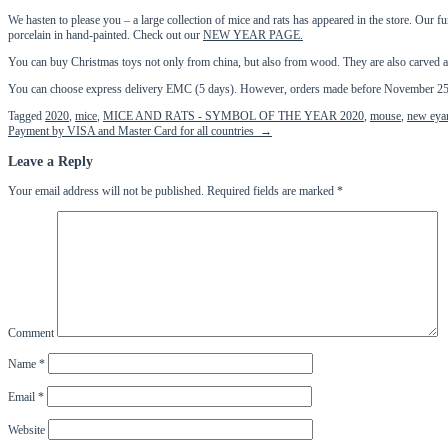
We hasten to please you – a large collection of mice and rats has appeared in the store. Our f
porcelain in hand-painted. Check out our
NEW YEAR PAGE.
You can buy Christmas toys not only from china, but also from wood. They are also carved 
You can choose express delivery EMC (5 days). However, orders made before November 25 wi
Tagged
2020
,
mice
,
MICE AND RATS - SYMBOL OF THE YEAR 2020
,
mouse
,
new eya
Post
Payment by VISA and Master Card for all countries
→
navigation
Leave a Reply
Your email address will not be published.
Required fields are marked
*
Comment
Name
*
Email
*
Website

··········

Exercise brief: A single number is needed: how many lines of the material contain the word "YEAR".

Response to this task: 2